-- Data records follows --

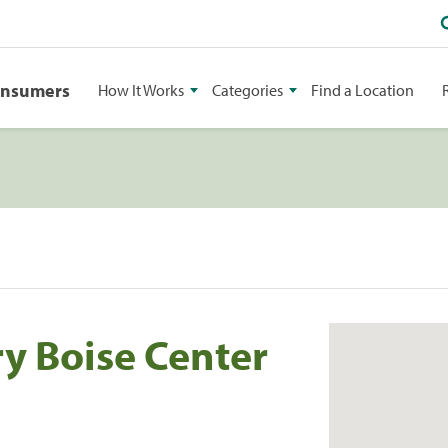
onsumers
How It Works
Categories
Find a Location
ry Boise Center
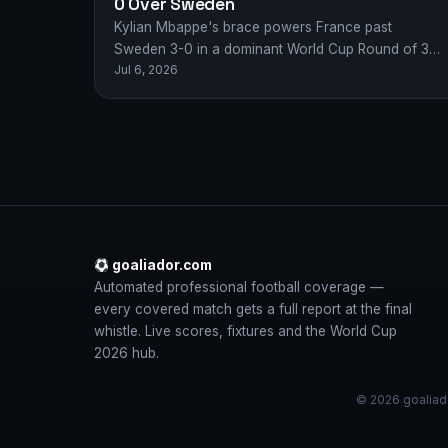
0 Over Sweden
Kylian Mbappe's brace powers France past
Sweden 3-0 in a dominant World Cup Round of 32
Jul 6, 2026
display, booking Les Bleus' quarter-final spot.
goaliador.com
Automated professional football coverage —
every covered match gets a full report at the final
whistle. Live scores, fixtures and the World Cup
2026 hub.
© 2026 goaliado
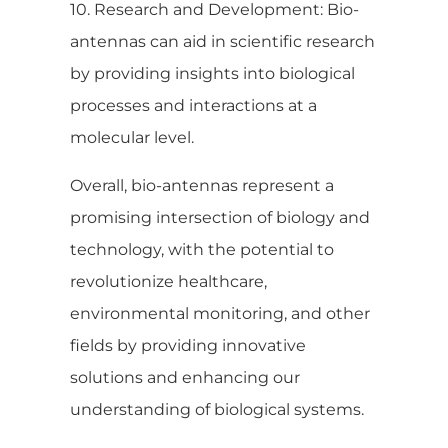
10. Research and Development: Bio-
antennas can aid in scientific research
by providing insights into biological
processes and interactions at a
molecular level.
Overall, bio-antennas represent a
promising intersection of biology and
technology, with the potential to
revolutionize healthcare,
environmental monitoring, and other
fields by providing innovative
solutions and enhancing our
understanding of biological systems.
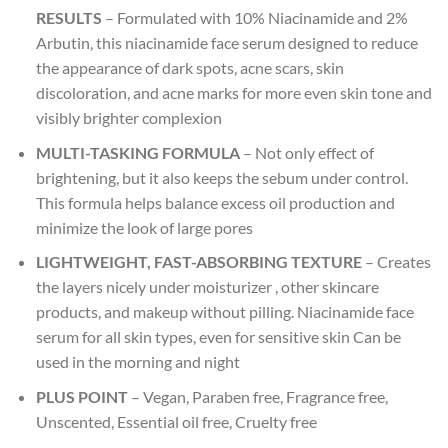
RESULTS
– Formulated with 10% Niacinamide and 2%
Arbutin, this niacinamide face serum designed to reduce
the appearance of dark spots, acne scars, skin
discoloration, and acne marks for more even skin tone and
visibly brighter complexion
MULTI-TASKING FORMULA
– Not only effect of
brightening, but it also keeps the sebum under control.
This formula helps balance excess oil production and
minimize the look of large pores
LIGHTWEIGHT, FAST-ABSORBING TEXTURE
– Creates
the layers nicely under moisturizer , other skincare
products, and makeup without pilling. Niacinamide face
serum for all skin types, even for sensitive skin Can be
used in the morning and night
PLUS POINT
– Vegan, Paraben free, Fragrance free,
Unscented, Essential oil free, Cruelty free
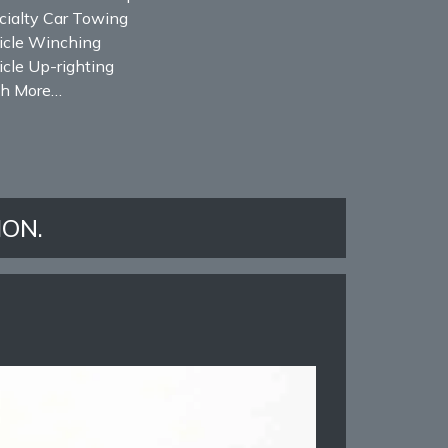
cialty Car Towing
icle Winching
cle Up-righting
h More…
ION.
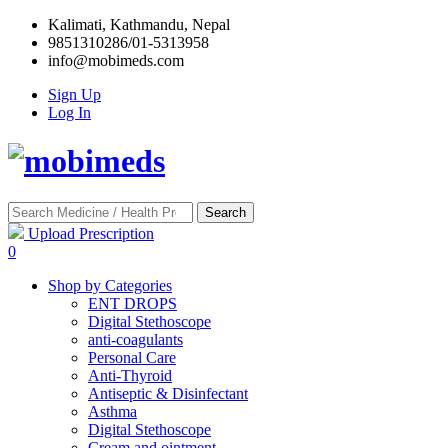
Kalimati, Kathmandu, Nepal
9851310286/01-5313958
info@mobimeds.com
Sign Up
Log In
Search
Upload Prescription
0
Shop by Categories
ENT DROPS
Digital Stethoscope
anti-coagulants
Personal Care
Anti-Thyroid
Antiseptic & Disinfectant
Asthma
Digital Stethoscope
Cream and ointment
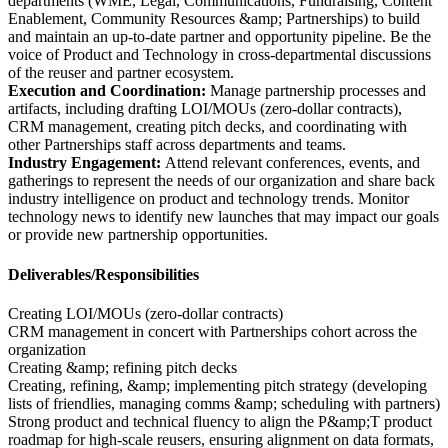
departments (WME, Legal, Communications, Fundraising, Content
Enablement, Community Resources &amp; Partnerships) to build
and maintain an up-to-date partner and opportunity pipeline. Be the
voice of Product and Technology in cross-departmental discussions
of the reuser and partner ecosystem.
Execution and Coordination:
Manage partnership processes and
artifacts, including drafting LOI/MOUs (zero-dollar contracts),
CRM management, creating pitch decks, and coordinating with
other Partnerships staff across departments and teams.
Industry Engagement:
Attend relevant conferences, events, and
gatherings to represent the needs of our organization and share back
industry intelligence on product and technology trends. Monitor
technology news to identify new launches that may impact our goals
or provide new partnership opportunities.
Deliverables/Responsibilities
Creating LOI/MOUs (zero-dollar contracts)
CRM management in concert with Partnerships cohort across the
organization
Creating &amp; refining pitch decks
Creating, refining, &amp; implementing pitch strategy (developing
lists of friendlies, managing comms &amp; scheduling with partners)
Strong product and technical fluency to align the P&amp;T product
roadmap for high-scale reusers, ensuring alignment on data formats,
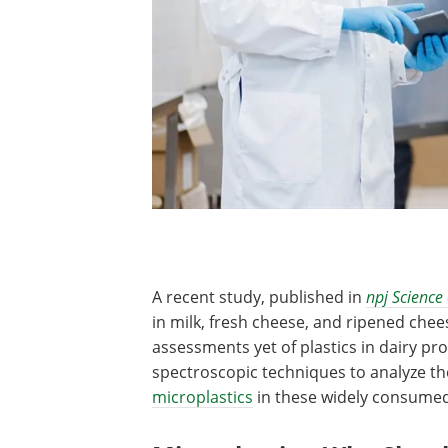
A recent study, published in
npj Science
in milk, fresh cheese, and ripened chee
assessments yet of plastics in dairy p
spectroscopic techniques to analyze the
microplastics
in these widely consumed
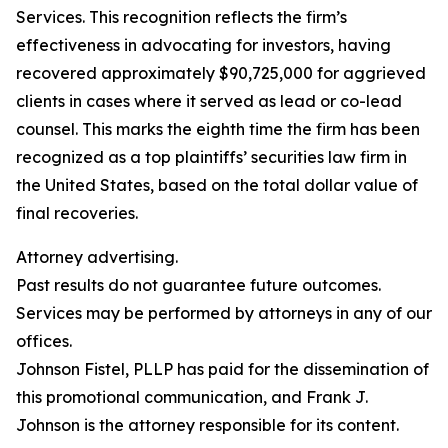
Services. This recognition reflects the firm’s
effectiveness in advocating for investors, having
recovered approximately $90,725,000 for aggrieved
clients in cases where it served as lead or co-lead
counsel. This marks the eighth time the firm has been
recognized as a top plaintiffs’ securities law firm in
the United States, based on the total dollar value of
final recoveries.
Attorney advertising.
Past results do not guarantee future outcomes.
Services may be performed by attorneys in any of our
offices.
Johnson Fistel, PLLP has paid for the dissemination of
this promotional communication, and Frank J.
Johnson is the attorney responsible for its content.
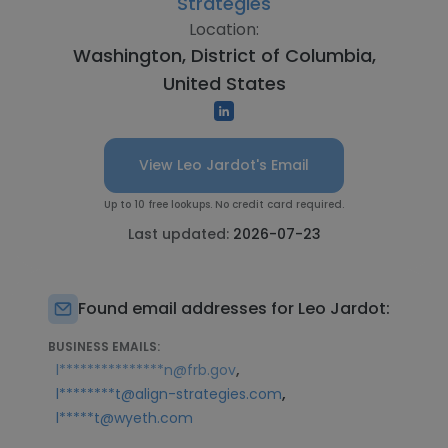
Strategies
Location:
Washington, District of Columbia,
United States
View Leo Jardot's Email
Up to 10 free lookups. No credit card required.
Last updated:
2026-07-23
Found email addresses for Leo Jardot:
BUSINESS EMAILS:
,
l***************n@frb.gov
,
l********t@align-strategies.com
l*****t@wyeth.com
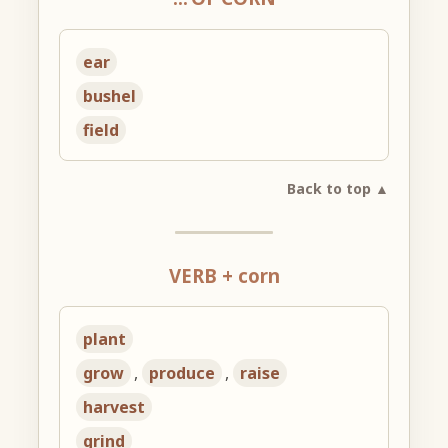
ear
bushel
field
Back to top ▲
VERB + corn
plant
grow
,
produce
,
raise
harvest
grind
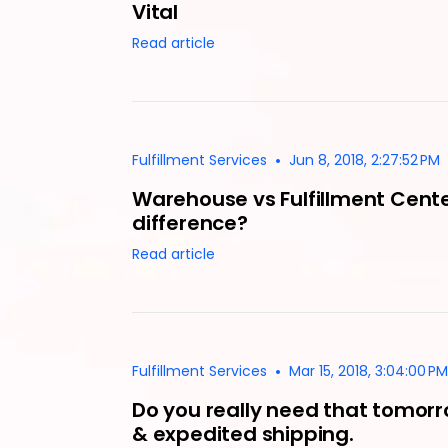
Vital
Read article
•
Fulfillment Services
Jun 8, 2018, 2:27:52 PM
Warehouse vs Fulfillment Cente
difference?
Read article
•
Fulfillment Services
Mar 15, 2018, 3:04:00 PM
Do you really need that tomorr
& expedited shipping.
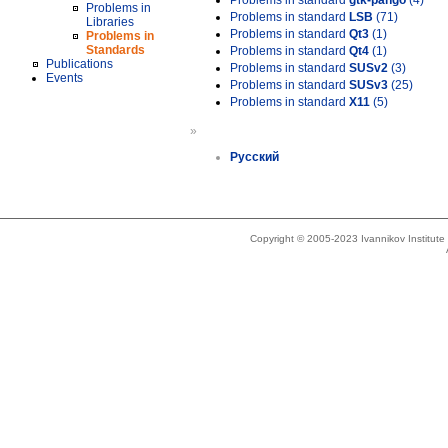
Problems in standard
gtk-pango
(4)
Problems in
Problems in standard
LSB
(71)
Libraries
Problems in standard
Qt3
(1)
Problems in
Standards
Problems in standard
Qt4
(1)
Publications
Problems in standard
SUSv2
(3)
Events
Problems in standard
SUSv3
(25)
Problems in standard
X11
(5)
»
Русский
Copyright © 2005-2023 Ivannikov Institut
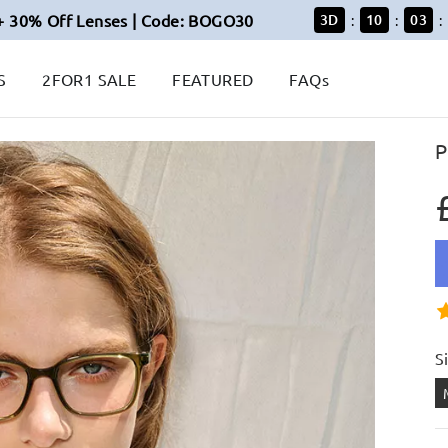
+ 30% Off Lenses | Code: BOGO30
3
D
10
03
:
:
:
S
2FOR1 SALE
FEATURED
FAQs
P
S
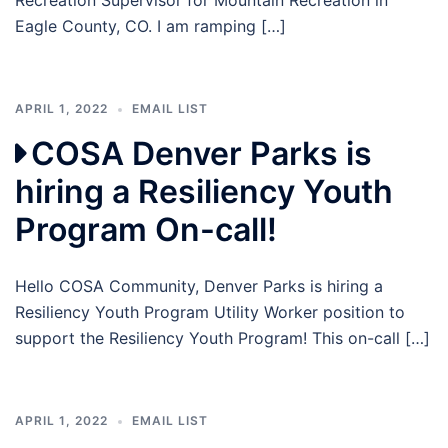
Recreation Supervisor for Mountain Recreation in
Eagle County, CO. I am ramping […]
APRIL 1, 2022
EMAIL LIST
COSA Denver Parks is
hiring a Resiliency Youth
Program On-call!
Hello COSA Community, Denver Parks is hiring a
Resiliency Youth Program Utility Worker position to
support the Resiliency Youth Program! This on-call […]
APRIL 1, 2022
EMAIL LIST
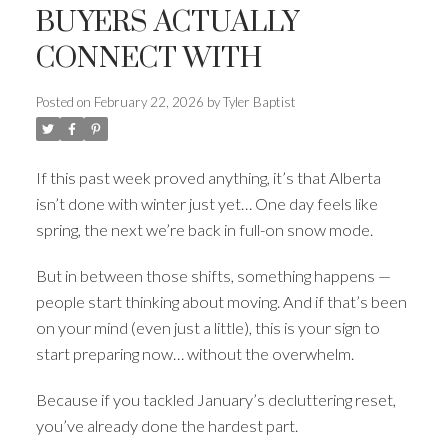
BUYERS ACTUALLY
CONNECT WITH
Posted on
February 22, 2026
by
Tyler Baptist
If this past week proved anything, it’s that Alberta
ACTIVE
SOLD
isn’t done with winter just yet… One day feels like
spring, the next we’re back in full-on snow mode.
But in between those shifts, something happens —
people start thinking about moving. And if that’s been
on your mind (even just a little), this is your sign to
start preparing now… without the overwhelm.
Because if you tackled January’s decluttering reset,
you’ve already done the hardest part.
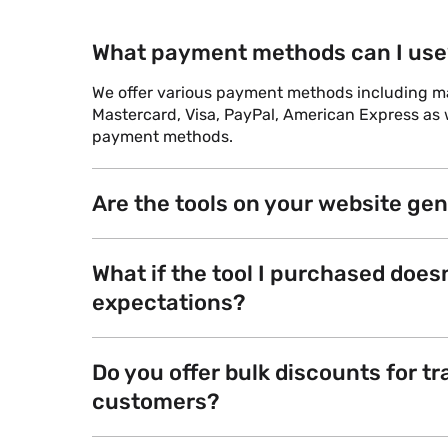
What payment methods can I use
We offer various payment methods including maj
Mastercard, Visa, PayPal, American Express as w
payment methods.
Are the tools on your website ge
What if the tool I purchased does
expectations?
Do you offer bulk discounts for tr
customers?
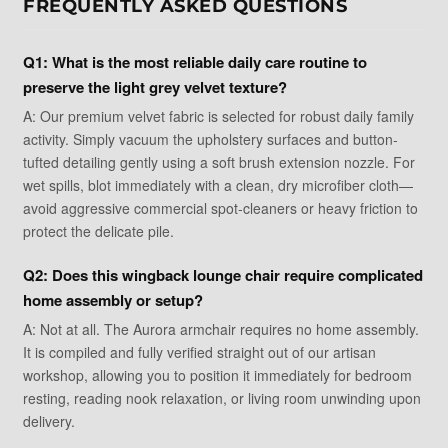
FREQUENTLY ASKED QUESTIONS
Q1: What is the most reliable daily care routine to
preserve the light grey velvet texture?
A: Our premium velvet fabric is selected for robust daily family
activity. Simply vacuum the upholstery surfaces and button-
tufted detailing gently using a soft brush extension nozzle. For
wet spills, blot immediately with a clean, dry microfiber cloth—
avoid aggressive commercial spot-cleaners or heavy friction to
protect the delicate pile.
Q2: Does this wingback lounge chair require complicated
home assembly or setup?
A: Not at all. The Aurora armchair requires no home assembly.
It is compiled and fully verified straight out of our artisan
workshop, allowing you to position it immediately for bedroom
resting, reading nook relaxation, or living room unwinding upon
delivery.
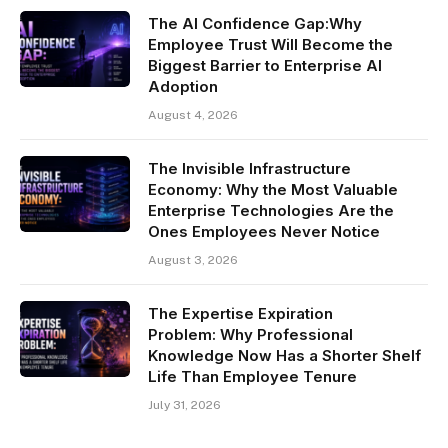
The AI Confidence Gap:Why
Employee Trust Will Become the
Biggest Barrier to Enterprise AI
Adoption
August 4, 2026
The Invisible Infrastructure
Economy: Why the Most Valuable
Enterprise Technologies Are the
Ones Employees Never Notice
August 3, 2026
The Expertise Expiration
Problem: Why Professional
Knowledge Now Has a Shorter Shelf
Life Than Employee Tenure
July 31, 2026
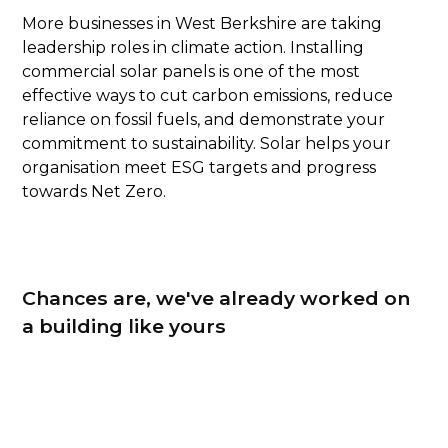
More businesses in West Berkshire are taking
leadership roles in climate action. Installing
commercial solar panels is one of the most
effective ways to cut carbon emissions, reduce
reliance on fossil fuels, and demonstrate your
commitment to sustainability. Solar helps your
organisation meet ESG targets and progress
towards Net Zero.
Chances are, we've already worked on
a building like yours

-- Data records concluded --

§ **Aim of the task**:
Nothing but the pictures should be left out when the listing above is transcribed.

§ **Result of the task**:
onsumers
How It Works
Categories
Find a Location
ry Boise Center
0 Over Sweden
Kylian Mbappe's brace powers France past
Sweden 3-0 in a dominant World Cup Round of 32
Jul 6, 2026
display, booking Les Bleus' quarter-final spot.
goaliador.com
Automated professional football coverage —
every covered match gets a full report at the final
whistle. Live scores, fixtures and the World Cup
2026 hub.
© 2026 goaliado
10. Research and Development: Bio-
antennas can aid in scientific research
by providing insights into biological
processes and interactions at a
molecular level.
Overall, bio-antennas represent a
promising intersection of biology and
technology, with the potential to
revolutionize healthcare,
environmental monitoring, and other
fields by providing innovative
solutions and enhancing our
understanding of biological systems.
RESULTS
– Formulated with 10% Niacinamide and 2%
Arbutin, this niacinamide face serum designed to reduce
the appearance of dark spots, acne scars, skin
discoloration, and acne marks for more even skin tone and
visibly brighter complexion
MULTI-TASKING FORMULA
– Not only effect of
brightening, but it also keeps the sebum under control.
This formula helps balance excess oil production and
minimize the look of large pores
LIGHTWEIGHT, FAST-ABSORBING TEXTURE
– Creates
the layers nicely under moisturizer , other skincare
products, and makeup without pilling. Niacinamide face
serum for all skin types, even for sensitive skin Can be
used in the morning and night
PLUS POINT
– Vegan, Paraben free, Fragrance free,
Unscented, Essential oil free, Cruelty free
cialty Car Towing
icle Winching
cle Up-righting
h More…
ION.
Kalimati, Kathmandu, Nepal
9851310286/01-5313958
info@mobimeds.com
Sign Up
Log In
Search
Upload Prescription
0
Shop by Categories
ENT DROPS
Digital Stethoscope
anti-coagulants
Personal Care
Anti-Thyroid
Antiseptic & Disinfectant
Asthma
Digital Stethoscope
Cream and ointment
departments (WME, Legal, Communications, Fundraising, Content
Enablement, Community Resources &amp; Partnerships) to build
and maintain an up-to-date partner and opportunity pipeline. Be the
voice of Product and Technology in cross-departmental discussions
of the reuser and partner ecosystem.
Execution and Coordination:
Manage partnership processes and
artifacts, including drafting LOI/MOUs (zero-dollar contracts),
CRM management, creating pitch decks, and coordinating with
other Partnerships staff across departments and teams.
Industry Engagement:
Attend relevant conferences, events, and
gatherings to represent the needs of our organization and share back
industry intelligence on product and technology trends. Monitor
technology news to identify new launches that may impact our goals
or provide new partnership opportunities.
Deliverables/Responsibilities
Creating LOI/MOUs (zero-dollar contracts)
CRM management in concert with Partnerships cohort across the
organization
Creating &amp; refining pitch decks
Creating, refining, &amp; implementing pitch strategy (developing
lists of friendlies, managing comms &amp; scheduling with partners)
Strong product and technical fluency to align the P&amp;T product
roadmap for high-scale reusers, ensuring alignment on data formats,
A recent study, published in
npj Science
in milk, fresh cheese, and ripened chee
assessments yet of plastics in dairy p
spectroscopic techniques to analyze the
microplastics
in these widely consumed
Services. This recognition reflects the firm’s
effectiveness in advocating for investors, having
recovered approximately $90,725,000 for aggrieved
clients in cases where it served as lead or co-lead
counsel. This marks the eighth time the firm has been
recognized as a top plaintiffs’ securities law firm in
the United States, based on the total dollar value of
final recoveries.
Attorney advertising.
Past results do not guarantee future outcomes.
Services may be performed by attorneys in any of our
offices.
Johnson Fistel, PLLP has paid for the dissemination of
this promotional communication, and Frank J.
Johnson is the attorney responsible for its content.
Strategies
Location:
Washington, District of Columbia,
United States
View Leo Jardot's Email
Up to 10 free lookups. No credit card required.
Last updated:
2026-07-23
Found email addresses for Leo Jardot:
BUSINESS EMAILS:
,
l***************n@frb.gov
,
l********t@align-strategies.com
l*****t@wyeth.com
ear
bushel
field
Back to top ▲
VERB + corn
plant
grow
,
produce
,
raise
harvest
grind
Vital
Read article
•
Fulfillment Services
Jun 8, 2018, 2:27:52 PM
Warehouse vs Fulfillment Cente
difference?
Read article
•
Fulfillment Services
Mar 15, 2018, 3:04:00 PM
Do you really need that tomorr
& expedited shipping.
Problems in standard
gtk-pango
(4)
Problems in
Problems in standard
LSB
(71)
Libraries
Problems in standard
Qt3
(1)
Problems in
Standards
Problems in standard
Qt4
(1)
Publications
Problems in standard
SUSv2
(3)
Events
Problems in standard
SUSv3
(25)
Problems in standard
X11
(5)
»
Русский
Copyright © 2005-2023 Ivannikov Institut
+ 30% Off Lenses | Code: BOGO30
3
D
10
03
:
:
:
S
2FOR1 SALE
FEATURED
FAQs
P
S
Recreation Supervisor for Mountain Recreation in
Eagle County, CO. I am ramping […]
APRIL 1, 2022
EMAIL LIST
COSA Denver Parks is
hiring a Resiliency Youth
Program On-call!
Hello COSA Community, Denver Parks is hiring a
Resiliency Youth Program Utility Worker position to
support the Resiliency Youth Program! This on-call […]
APRIL 1, 2022
EMAIL LIST
BUYERS ACTUALLY
CONNECT WITH
Posted on
February 22, 2026
by
Tyler Baptist
If this past week proved anything, it’s that Alberta
ACTIVE
SOLD
isn’t done with winter just yet… One day feels like
spring, the next we’re back in full-on snow mode.
But in between those shifts, something happens —
people start thinking about moving. And if that’s been
on your mind (even just a little), this is your sign to
start preparing now… without the overwhelm.
Because if you tackled January’s decluttering reset,
you’ve already done the hardest part.
What payment methods can I use
We offer various payment methods including maj
Mastercard, Visa, PayPal, American Express as w
payment methods.
Are the tools on your website ge
What if the tool I purchased does
expectations?
Do you offer bulk discounts for tr
customers?
FREQUENTLY ASKED QUESTIONS
Q1: What is the most reliable daily care routine to
preserve the light grey velvet texture?
A: Our premium velvet fabric is selected for robust daily family
activity. Simply vacuum the upholstery surfaces and button-
tufted detailing gently using a soft brush extension nozzle. For
wet spills, blot immediately with a clean, dry microfiber cloth—
avoid aggressive commercial spot-cleaners or heavy friction to
protect the delicate pile.
Q2: Does this wingback lounge chair require complicated
home assembly or setup?
A: Not at all. The Aurora armchair requires no home assembly.
It is compiled and fully verified straight out of our artisan
workshop, allowing you to position it immediately for bedroom
resting, reading nook relaxation, or living room unwinding upon
delivery.
The AI Confidence Gap:Why
Employee Trust Will Become the
Biggest Barrier to Enterprise AI
Adoption
August 4, 2026
The Invisible Infrastructure
Economy: Why the Most Valuable
Enterprise Technologies Are the
Ones Employees Never Notice
August 3, 2026
The Expertise Expiration
Problem: Why Professional
Knowledge Now Has a Shorter Shelf
Life Than Employee Tenure
July 31, 2026
More businesses in West Berkshire are taking
leadership roles in climate action. Installing
commercial solar panels is one of the most
effective ways to cut carbon emissions, reduce
reliance on fossil fuels, and demonstrate your
commitment to sustainability. Solar helps your
organisation meet ESG targets and progress
towards Net Zero.
Chances are, we've already worked on
a building like yours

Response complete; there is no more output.